*** Given information

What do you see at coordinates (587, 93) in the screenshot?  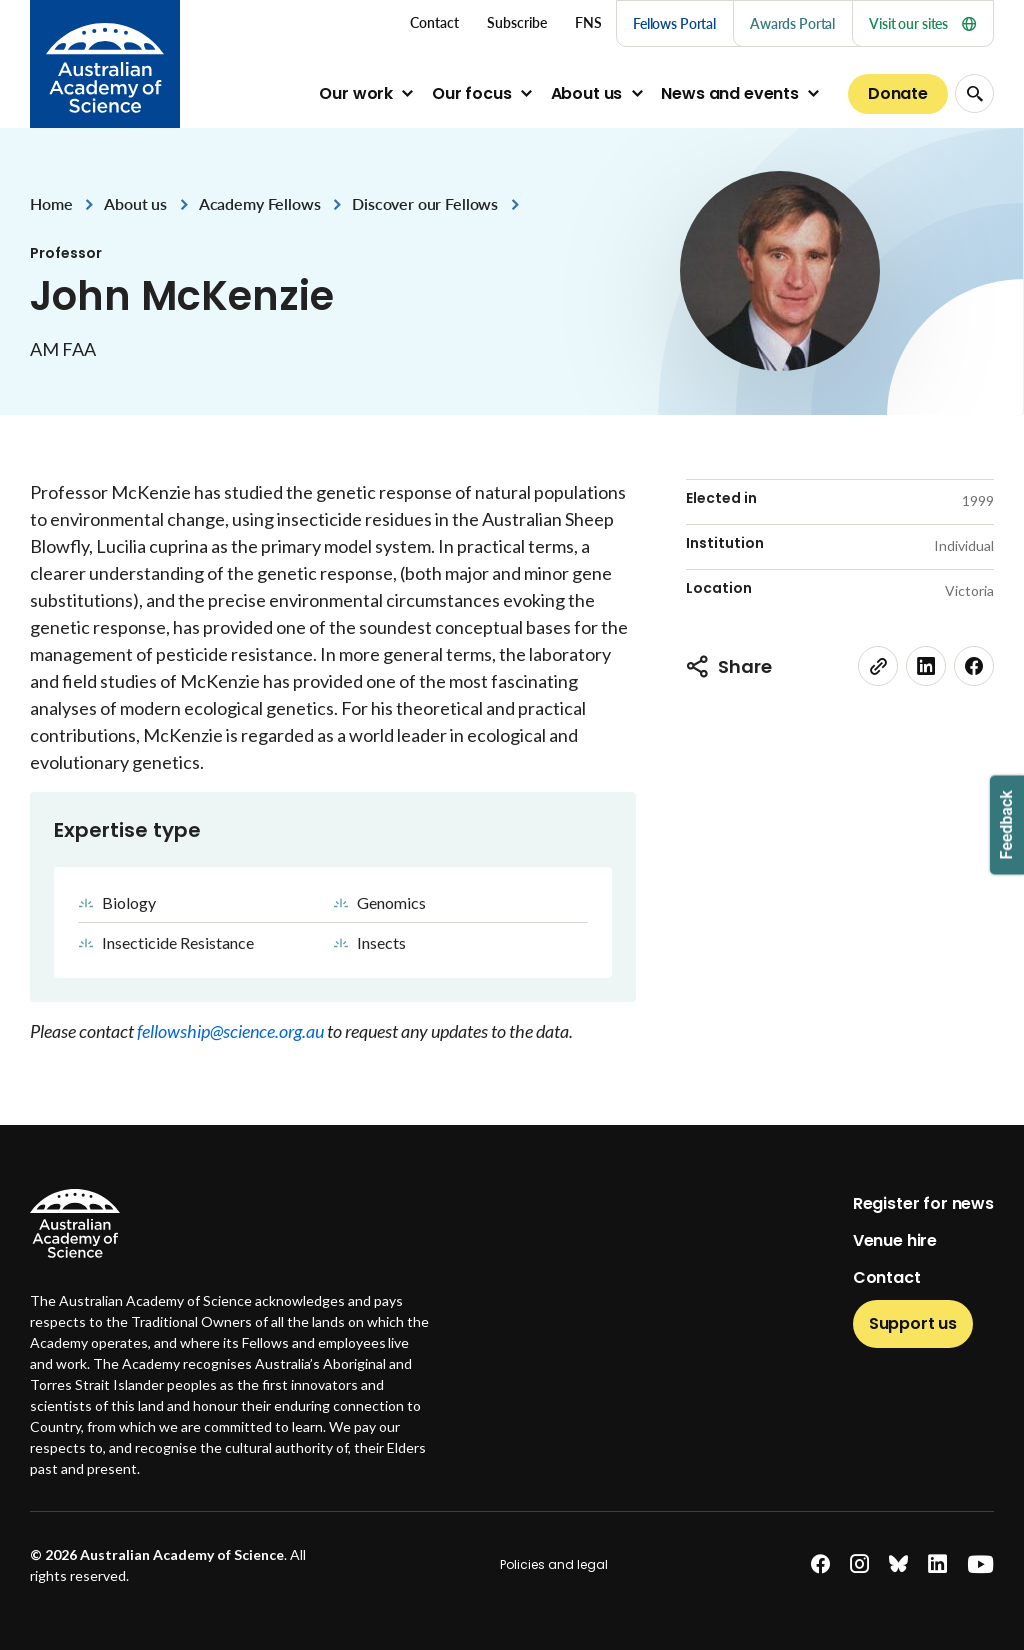 I see `About us` at bounding box center [587, 93].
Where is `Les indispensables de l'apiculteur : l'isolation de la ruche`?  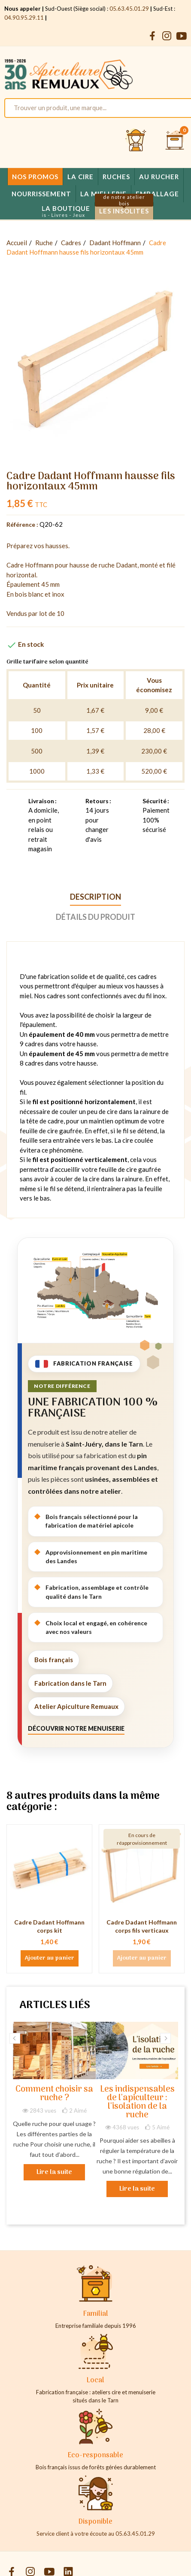 Les indispensables de l'apiculteur : l'isolation de la ruche is located at coordinates (137, 2102).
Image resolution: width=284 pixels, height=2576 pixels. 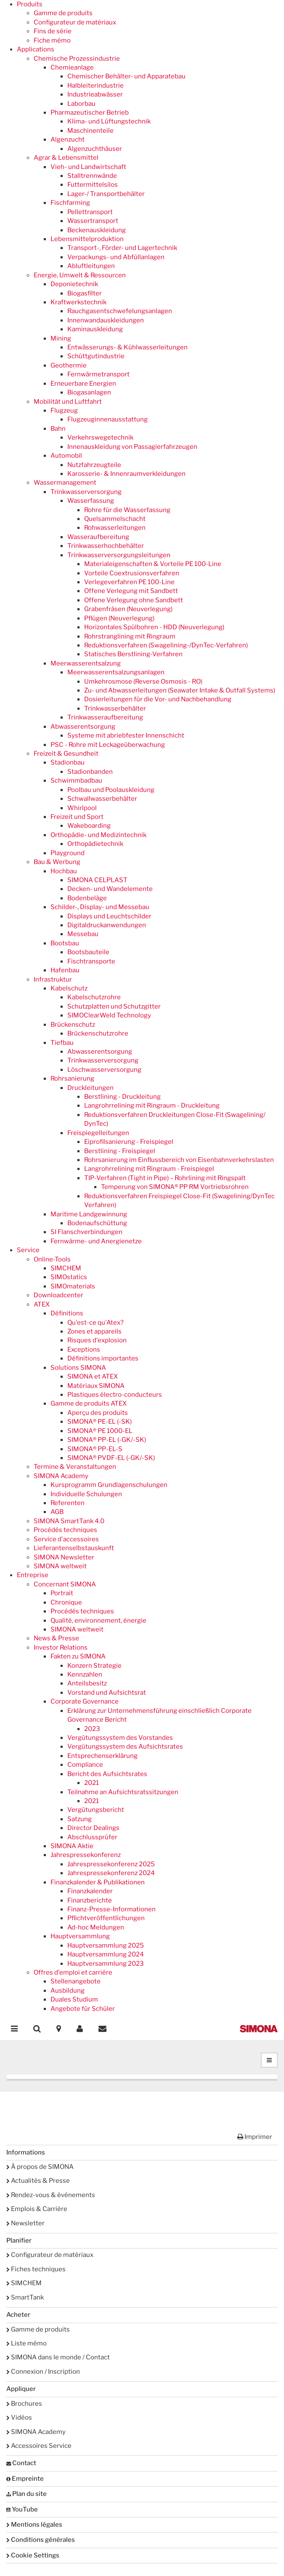 What do you see at coordinates (43, 2371) in the screenshot?
I see `Connexion / Inscription` at bounding box center [43, 2371].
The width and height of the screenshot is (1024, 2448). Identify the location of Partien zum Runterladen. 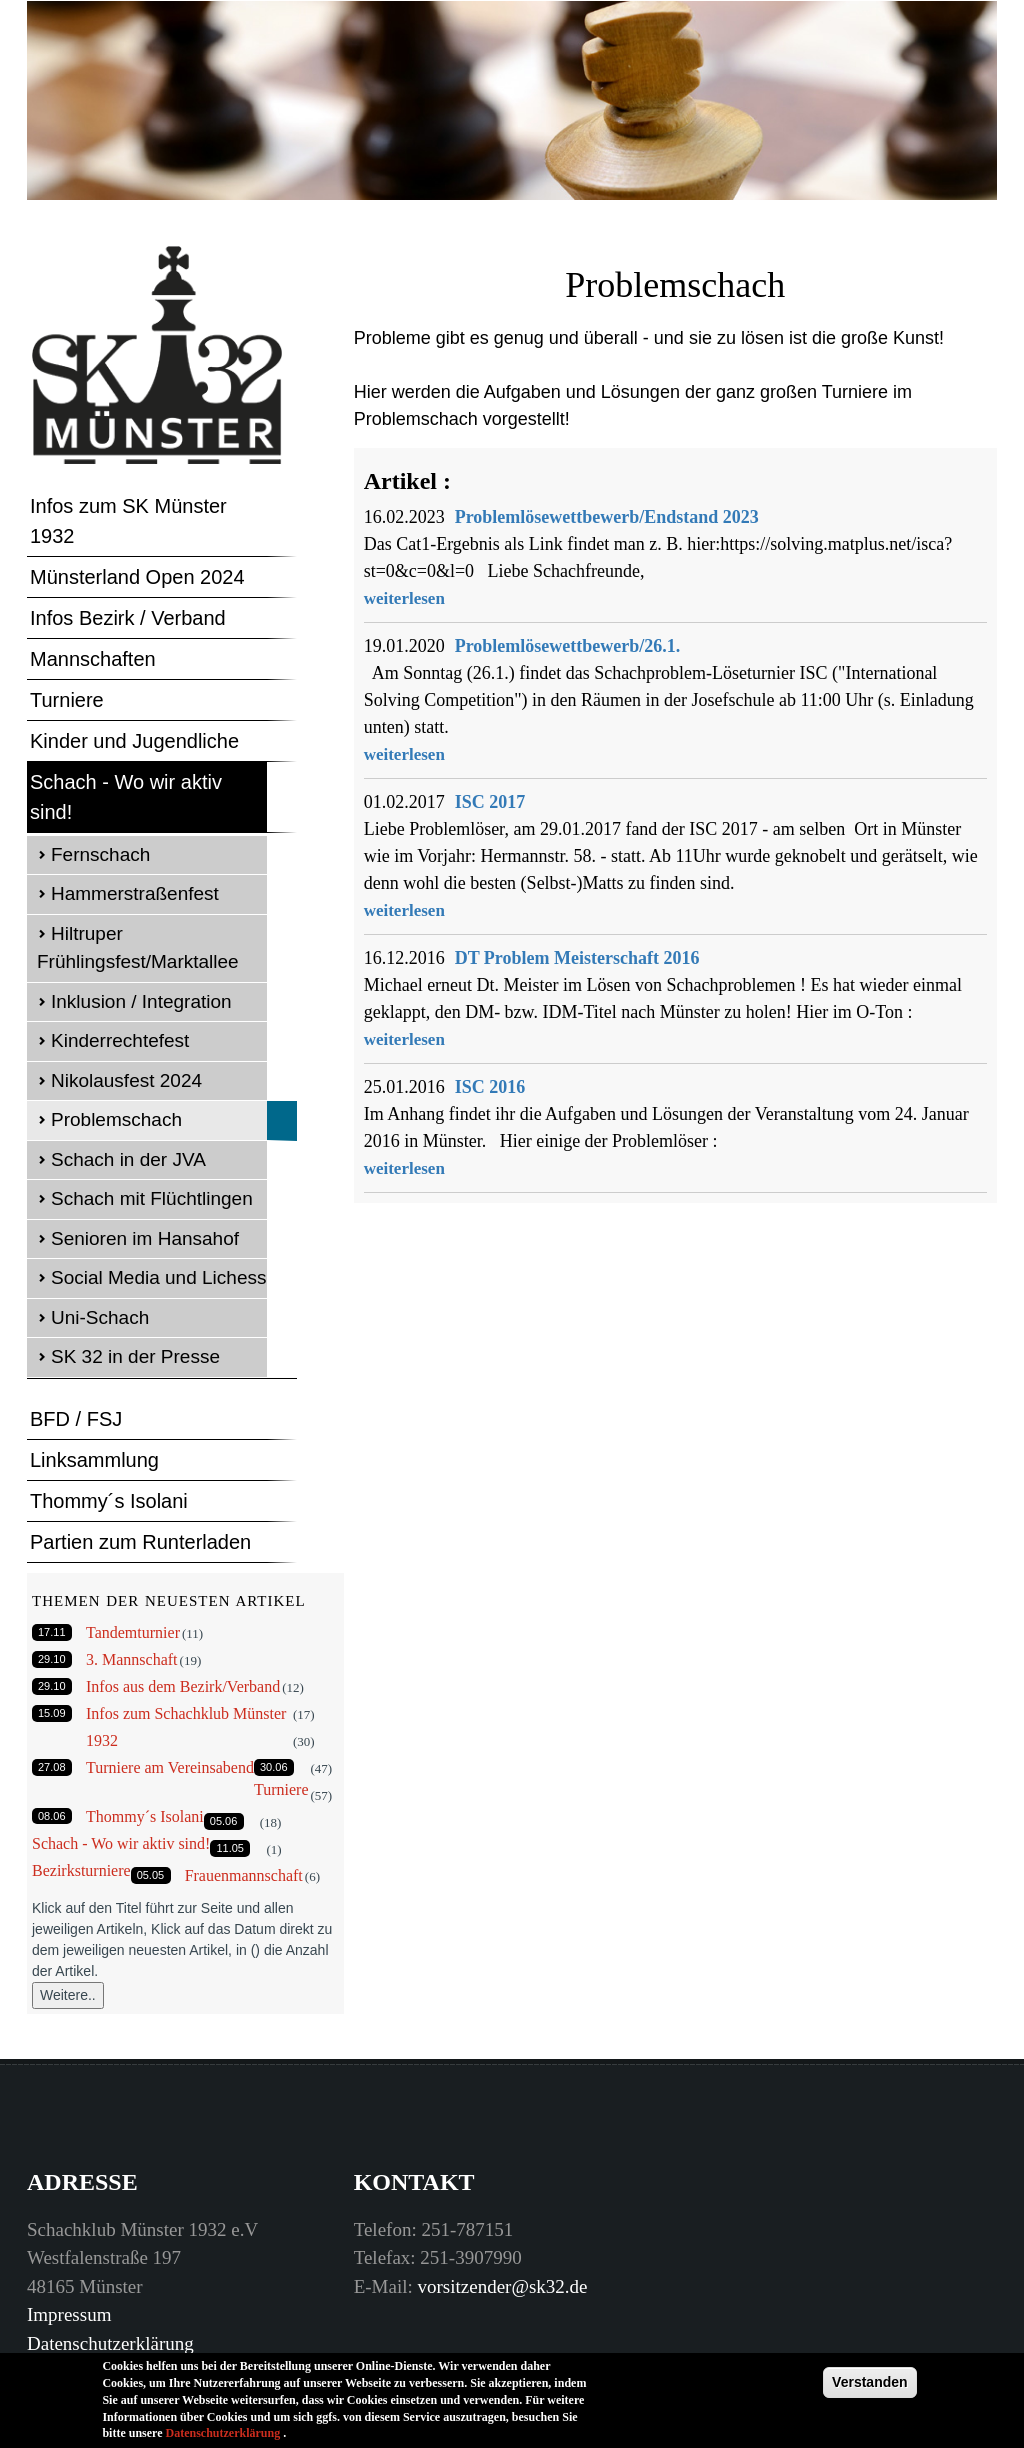
(140, 1542).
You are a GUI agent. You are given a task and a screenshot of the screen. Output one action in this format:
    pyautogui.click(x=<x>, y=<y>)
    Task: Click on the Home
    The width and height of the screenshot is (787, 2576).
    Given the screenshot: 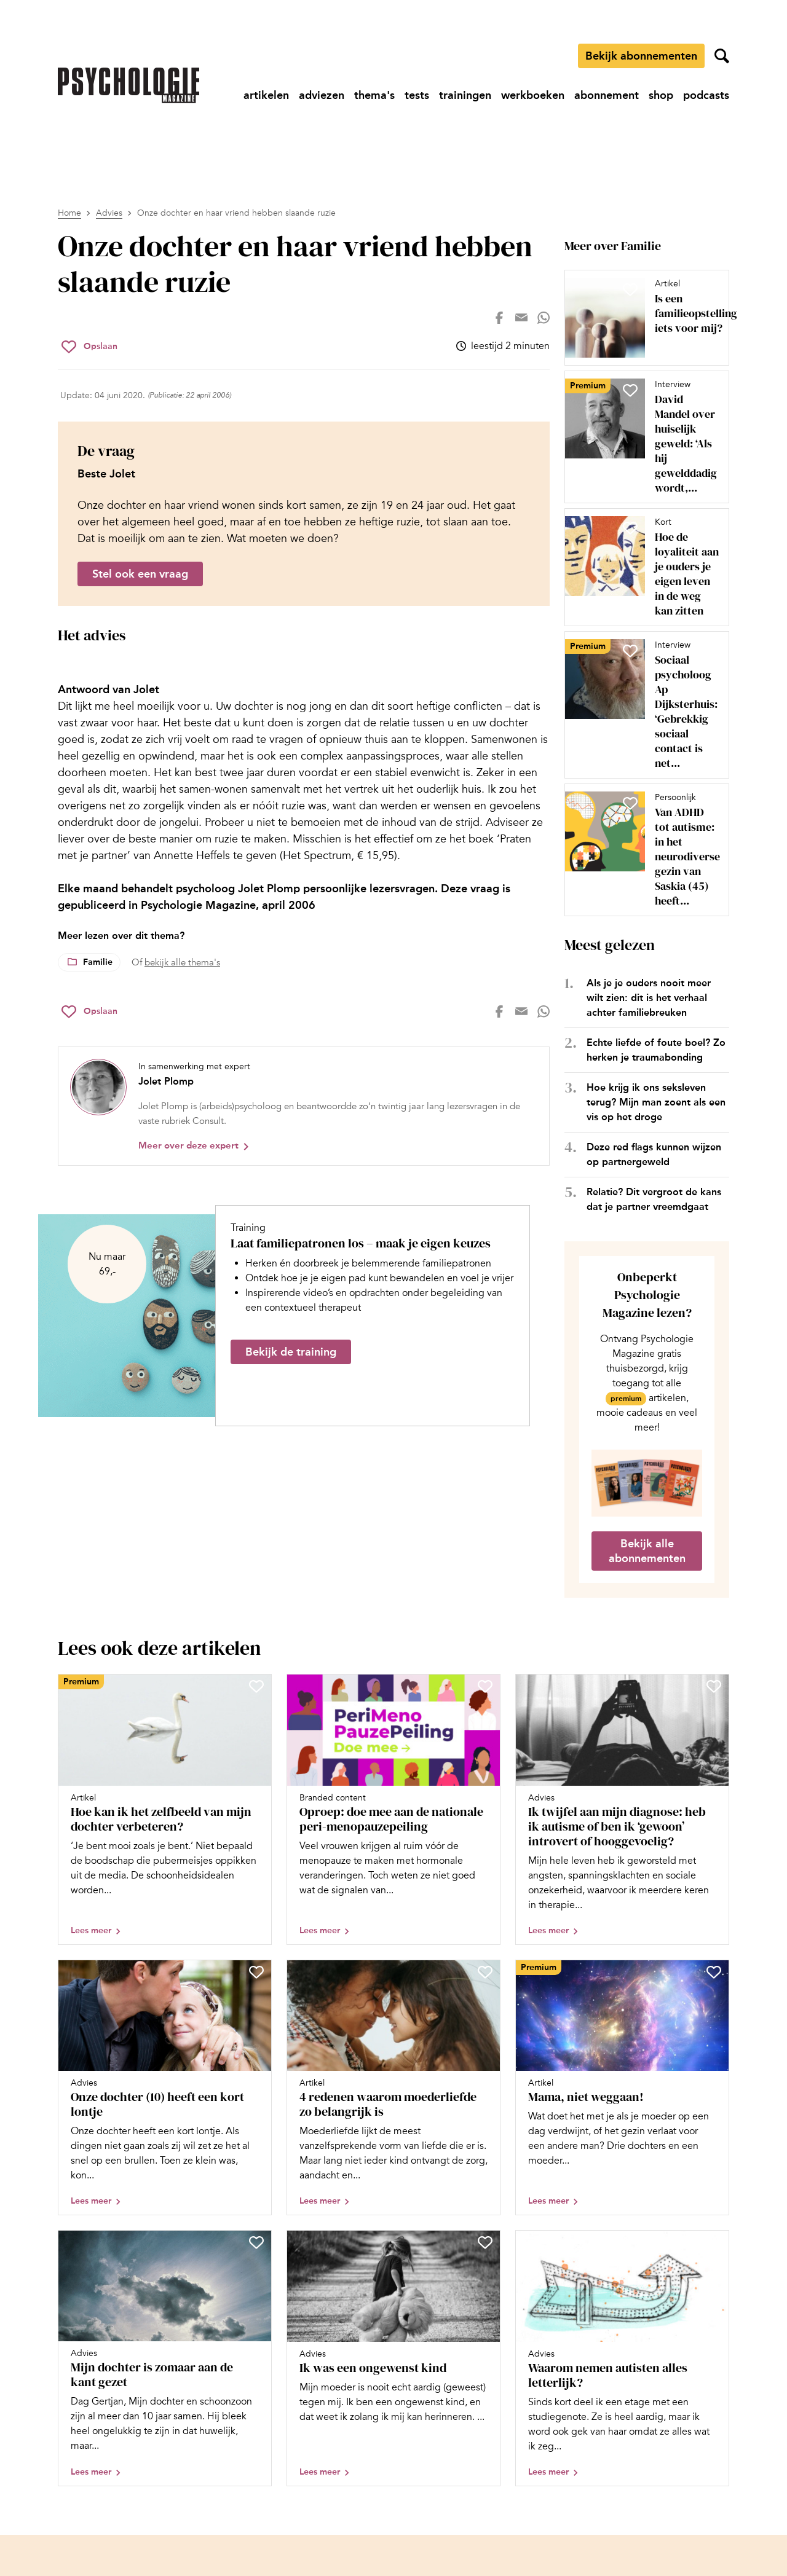 What is the action you would take?
    pyautogui.click(x=69, y=213)
    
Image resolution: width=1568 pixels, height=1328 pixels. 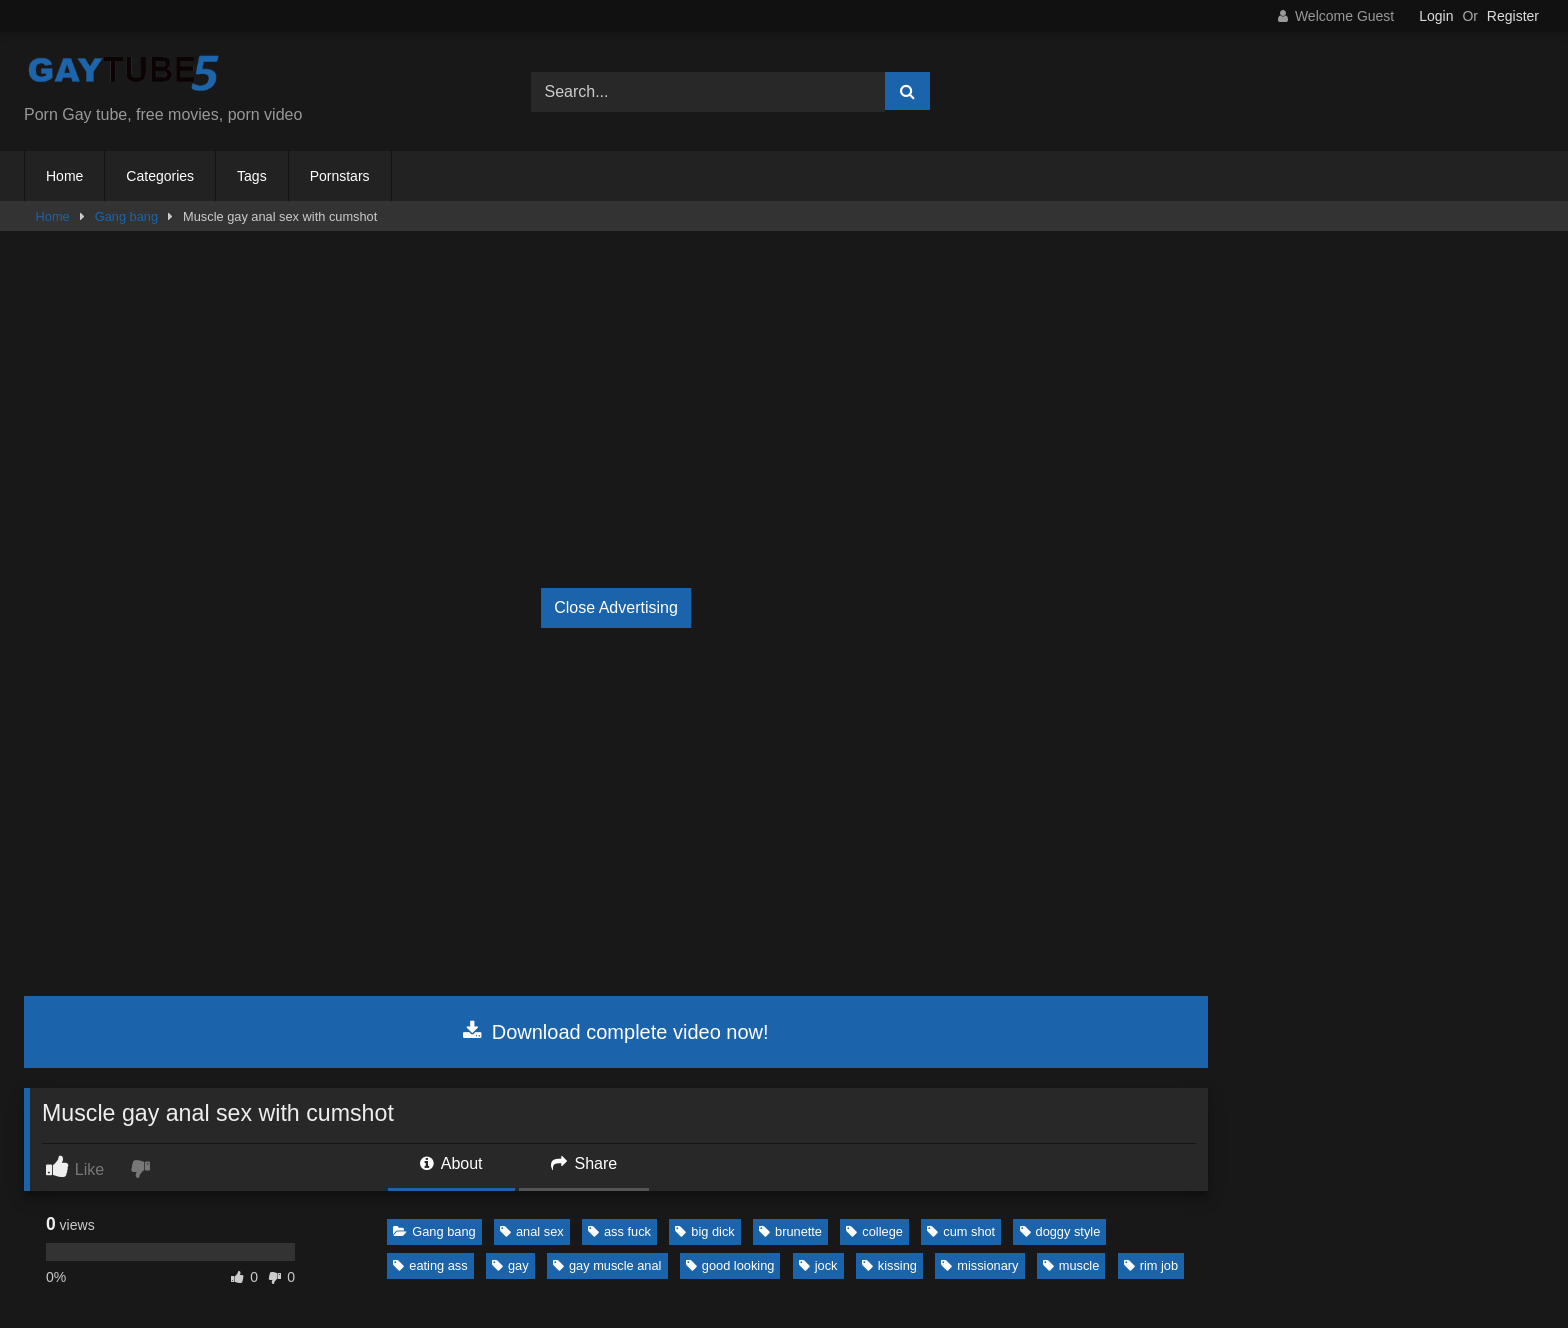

******

| Problem statement |
Write out, word for word, the stretch of entries that begins at the line with "The width and height of the screenshot is (1024, 2448)." and ends at the line with "The width and height of the screenshot is (787, 2576).". Pictures do not belong in it.

| Solution for this task |
The width and height of the screenshot is (1024, 2448). Identify the location of Partien zum Runterladen. 
(140, 1542).
You are a GUI agent. You are given a task and a screenshot of the screen. Output one action in this format:
    pyautogui.click(x=<x>, y=<y>)
    Task: Click on the Home
    The width and height of the screenshot is (787, 2576).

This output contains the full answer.